Never heard of GAD? If the NIH abstract for this grant is correct in stating that GAD is "a chronic and debilitating condition that affects 5 percent of the general population," it is almost certain one of your neighbors or co-workers must have it. Now, your tax dollars will help researchers in Denver "test whether unique positive psychospiritual outcomes are associated with use of our yoga treatment."
Congress needs to study the "psychospiritial outcome" that paying for this kind of research has on hardworking taxpayers. My hypothesis is that more than 5 percent will get sick just reading about it.
Congress must heal itself here. It can start by putting NIH spending in perspective.
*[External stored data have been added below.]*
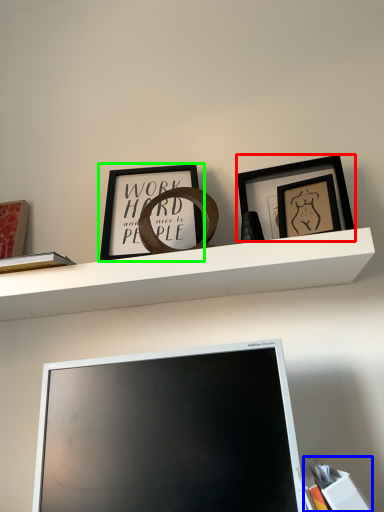 Question: Which object is positioned closest to picture frame (highlighted by a red box)? Select from book (highlighted by a blue box) and picture frame (highlighted by a green box).

Choices:
 (A) book
 (B) picture frame

Answer: (B) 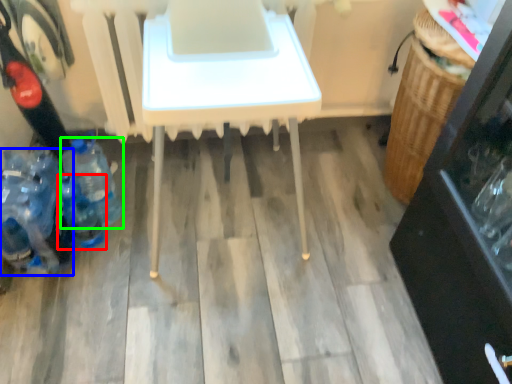 Question: Estimate the real-world distances between objects in this image. Which object is farther from bottle (highlighted by a red box), bottle (highlighted by a blue box) or bottle (highlighted by a green box)?

Choices:
 (A) bottle
 (B) bottle

Answer: (B) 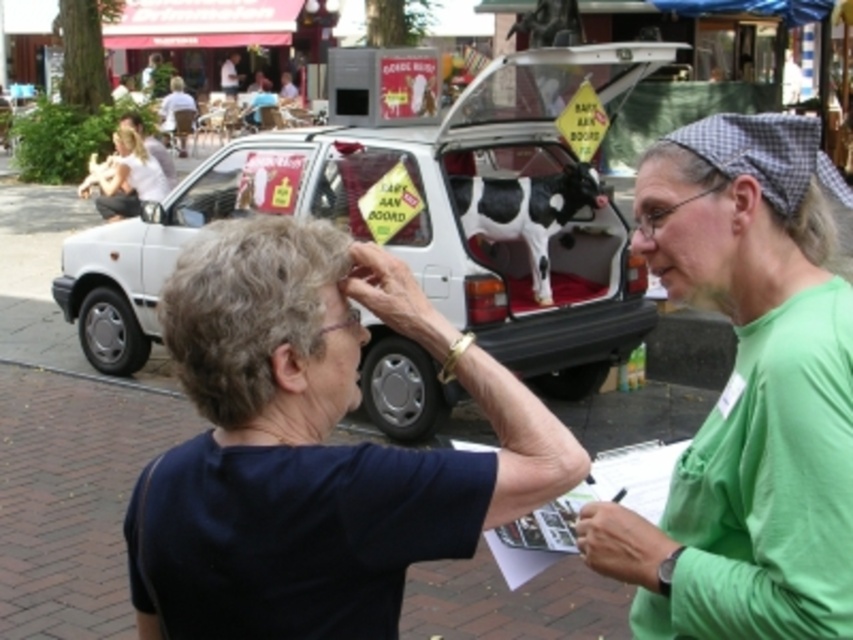 Based on the scene description, can you determine the relative positions of the white matte car at center and the smooth skin forehead at upper center? Which one is positioned to the left?

The white matte car at center is positioned to the left of the smooth skin forehead at upper center.

You are a photographer standing in the scene. You want to take a photo of the dark blue shirt at center and the gray curly hair at upper left. Which one should you focus on first if you want to capture both in the same frame?

The dark blue shirt at center is to the right of gray curly hair at upper left, so you should focus on the gray curly hair at upper left first to ensure both are in the same frame.

Consider the image. You are a delivery person who needs to place a package between the white matte car at center and the white checkered fabric at upper right. Can you fit the package in the space between them if the package requires 10 feet of space?

The white matte car at center and white checkered fabric at upper right are 10.24 feet apart, so yes, the package requiring 10 feet of space can be placed between them since the distance is sufficient. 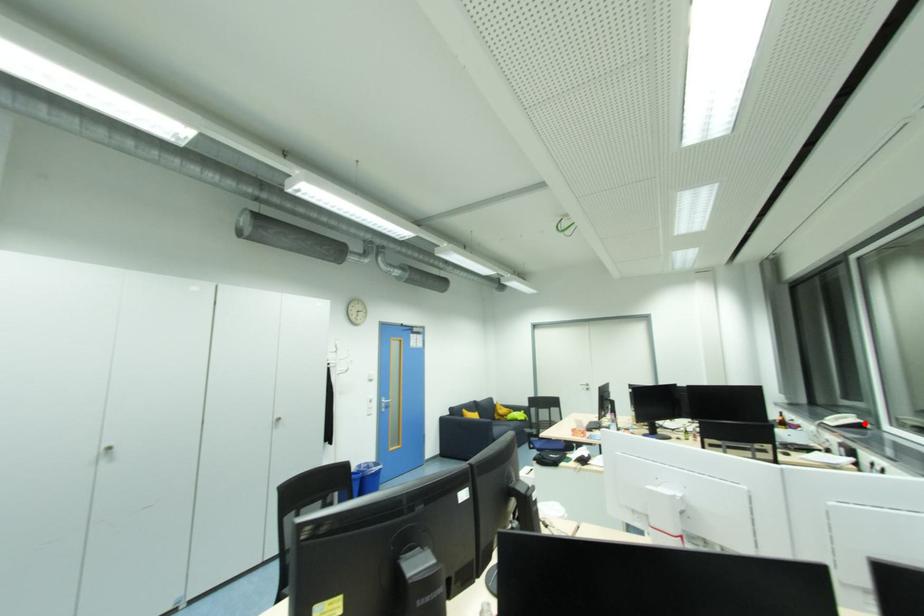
The administration requested a 2006 budget of $20.3 billion in discretionary spending for the Justice Department, the agency responsible for prosecuting terrorists inside the United States. That is $9 billion less than Specter's pumped-up NIH budget. Congress, meanwhile, has a clear constitutional mandate to maintain a Justice Department, which carries out a core function of the federal government. But nothing in the Constitution authorizes Congress to fund and operate a medical research service that overlaps and often subsidizes the work of private pharmaceutical and health-care companies, not to mention those devoted to "traditional indigenous medical systems."
If Congress sends President Bush an NIH budget even more bloated than the one he proposed, he should puncture it with a veto pen. When that causes anxiety among the faculty at certain universities, and among certain members of Congress, they should lie down and do some yoga.